Education Secretary Michael Gove said: "The size of the deficit means we have had to make tough decisions.

"There will be many savings across the department but the coalition government is committed to improving education for all. That's why we're protecting the frontline, handing power to teachers and introducing a pupil premium for the poorest."

Christine Blower, general secretary of the National Union of Teachers, said the cuts would have a devastating impact on vital public services including education.

"The government may talk about protecting schools, but schools are not protected and nor are local authorities," she said.

"Attacks are already being made on additional education funding outside of the core schools budget, with vital front line services to schools already under threat.

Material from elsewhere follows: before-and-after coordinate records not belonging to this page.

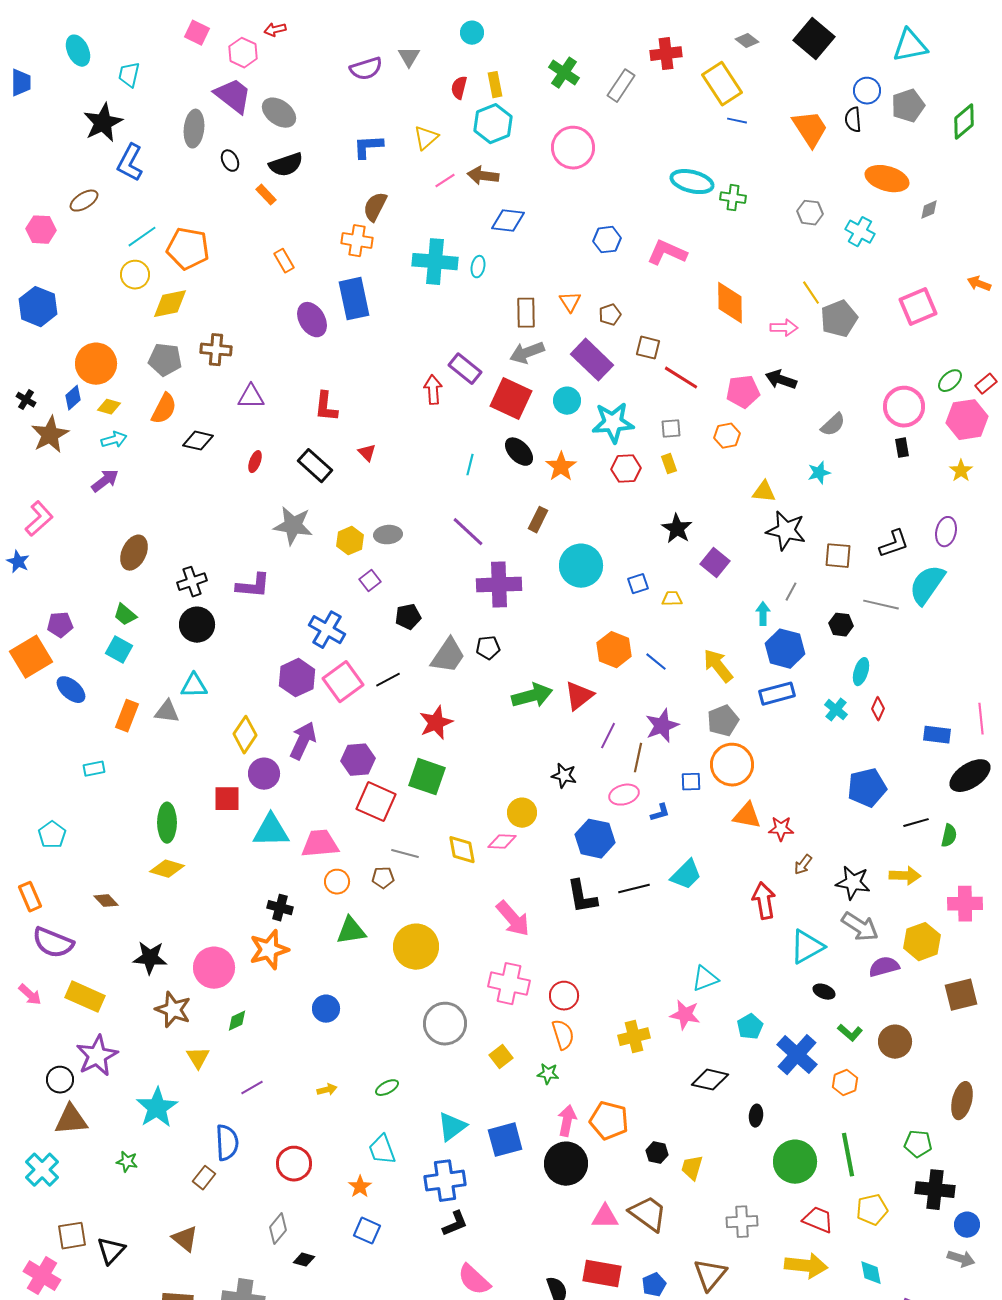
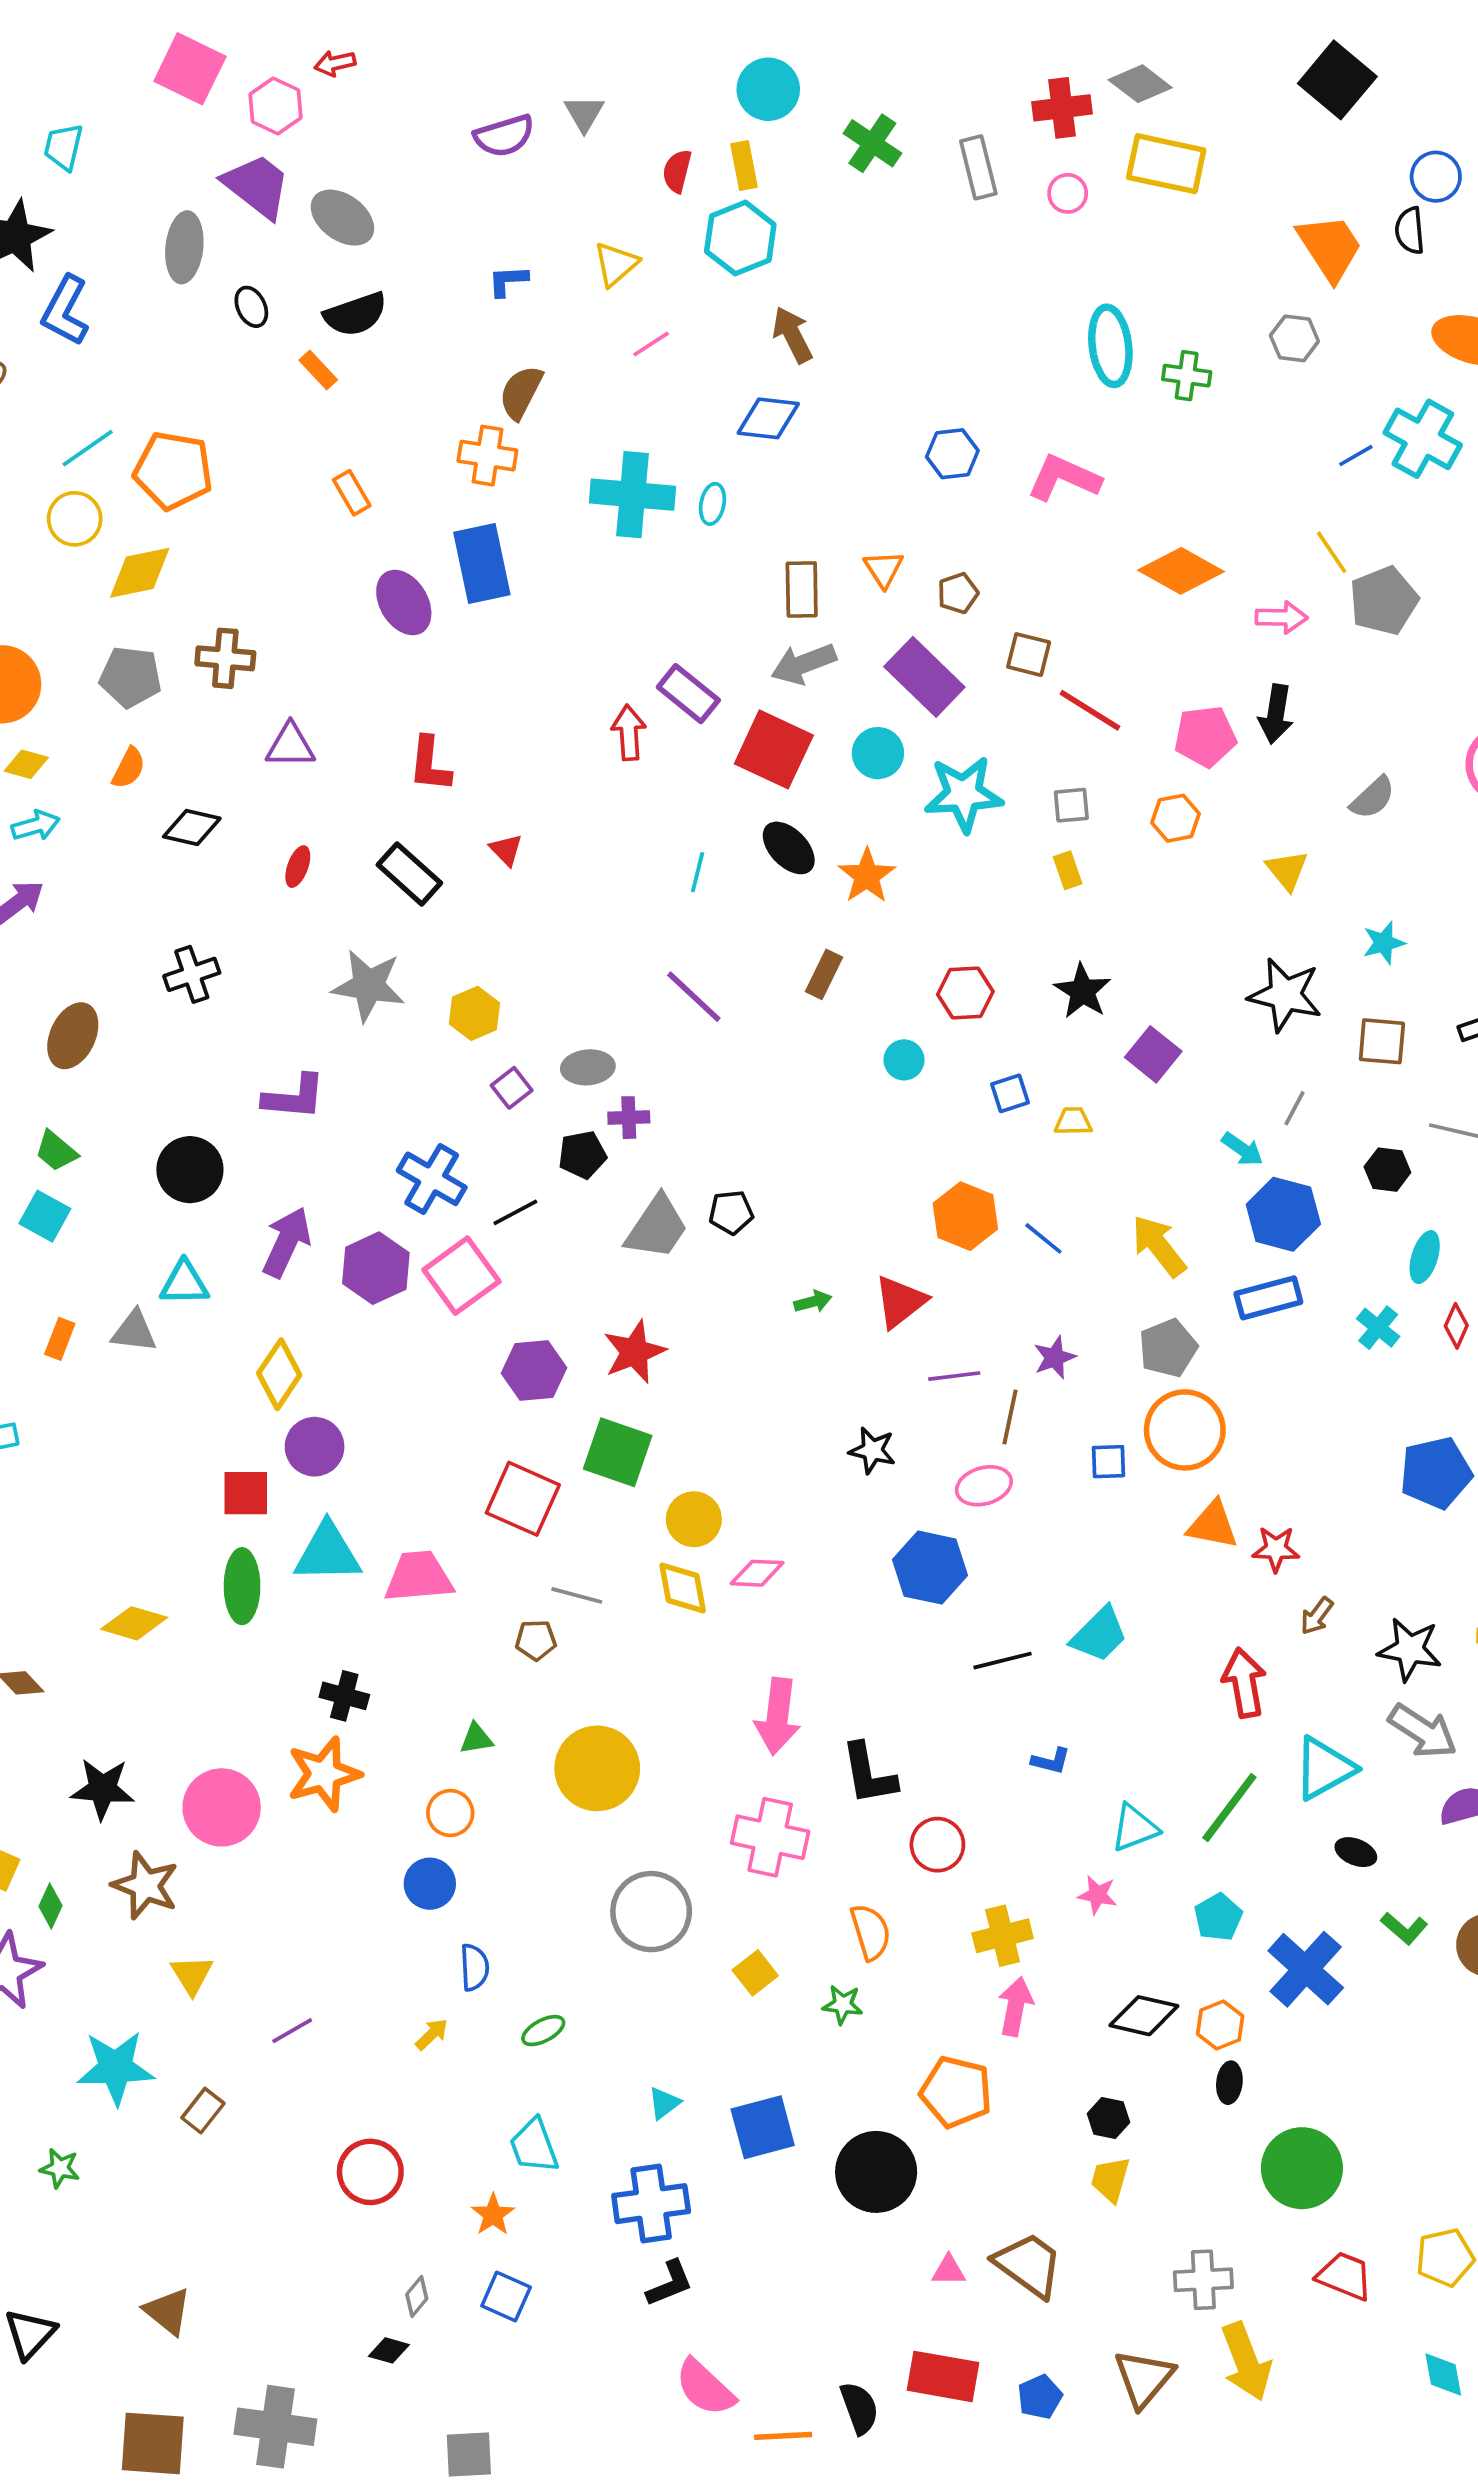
pink square: (197, 33) -> (190, 69), size x1.5
cyan circle: (472, 33) -> (768, 89), moved, size x1.4
gray diamond: (747, 41) -> (1140, 84), moved, size x1.4
yellow rectangle: (722, 84) -> (1166, 164), turned -45
gray rectangle: (621, 86) -> (978, 167), turned -48
blue line: (737, 121) -> (1356, 456), moved, turned -42
blue L-shape: (368, 147) -> (508, 281), size x0.7
pink circle: (573, 148) -> (1068, 193), moved, size x0.5
brown arrow: (483, 176) -> (792, 335), moved, turned 56
cyan ellipse: (692, 182) -> (1110, 346), turned 69
gray hexagon: (810, 213) -> (1294, 338), moved
cyan cross: (860, 232) -> (1423, 439), size x1.4
orange diamond: (730, 303) -> (1181, 571), turned -60
black arrow: (781, 380) -> (1276, 714), turned -100
orange semicircle: (164, 409) -> (129, 768), size x0.7
red hexagon: (626, 469) -> (965, 993), moved
cyan star: (819, 473) -> (1384, 943), moved
yellow triangle: (764, 492) -> (1287, 870), moved, turned 45
gray ellipse: (388, 535) -> (588, 1067), moved
cyan circle: (581, 566) -> (904, 1060), size x0.5
black cross: (192, 582) -> (192, 974), moved
purple cross: (499, 585) -> (629, 1118), moved, size x0.5
cyan arrow: (763, 614) -> (1242, 1149), turned 125
black line: (388, 680) -> (515, 1212), moved
green arrow: (532, 696) -> (813, 1302), size x0.5
orange rectangle: (127, 716) -> (60, 1339), size x0.7
purple star: (662, 726) -> (1055, 1357), size x0.7
purple line: (608, 736) -> (954, 1376), turned 56
purple arrow: (303, 741) -> (287, 1242), moved
purple hexagon: (358, 760) -> (534, 1370), moved
yellow circle: (522, 813) -> (694, 1519), moved
blue L-shape: (660, 813) -> (1051, 1761), moved, turned 30
green ellipse: (167, 823) -> (242, 1586), moved
orange circle: (337, 882) -> (450, 1813), moved
black L-shape: (582, 897) -> (869, 1774), moved
pink arrow: (513, 919) -> (778, 1716), turned 48
green triangle: (351, 931) -> (476, 1739), size x0.6
red circle: (564, 996) -> (937, 1845), moved
pink star: (685, 1015) -> (1097, 1895), size x0.7
green diamond: (237, 1021) -> (50, 1906), moved, turned -40
orange hexagon: (845, 1083) -> (1220, 2025), moved
yellow arrow: (327, 1090) -> (432, 2034), turned -30
cyan star: (157, 1108) -> (116, 2068), turned 30
pink arrow: (567, 1121) -> (1016, 2006), moved
cyan triangle: (452, 1127) -> (664, 2103), size x0.6
blue semicircle: (227, 1143) -> (474, 1967), moved, size x0.7
black hexagon: (657, 1153) -> (1109, 2118), moved
green line: (848, 1155) -> (1229, 1807), moved, turned 48
brown rectangle: (204, 1178) -> (203, 2111), moved
pink triangle: (605, 1217) -> (949, 2270), size x0.7
gray diamond: (278, 1229) -> (417, 2296), moved, size x0.7
yellow arrow: (806, 1266) -> (1246, 2362), moved, turned 63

"Teachers are faced with a pay freeze and cuts to pensions which mean they have to work longer for less."

Main Points for the Department for Education:

  • Real terms increases of 0.1 per cent in each year of the Spending Review for the 5 to 16s school budget, including a £2.5 billion pupil premium. Underlying per pupil funding will be maintained in cash terms;
  • Extending 15 hours a week of early years education and care to all disadvantaged two year olds from 2012-13, and maintaining the universal entitlement to 15 hours for all three and four year olds implemented by the Coalition Government;
  • Sure Start services will be maintained in cash terms, including new investment in Sure Start health visitors, and Sure Start will be refocused on its original purpose of improving the life chances of disadvantaged children;
  • £15.8 billion of capital funding over the Spending Review period. The Government will rebuild or refurbish over 600 schools from the Building Schools for the Future (BSF) and Academies programme. The decision to end BSF will allow new capital to be focused on meeting demographic pressures and addressing maintenance needs; and
  • Overall resource savings in DfE’s non-schools budget of 12 per cent in real terms by 2014-15, contributing to overall DfE savings of 3 per cent in real terms. This will be achieved by cutting administration and back offce costs, reducing 16 to 19s unit costs, focusing the support currently provided by Education Maintenance Allowances (EMAs) on the most disadvantaged children in the context of raising the participation age to 18, and rationalising and ending centrally directed programmes for children, young people and families.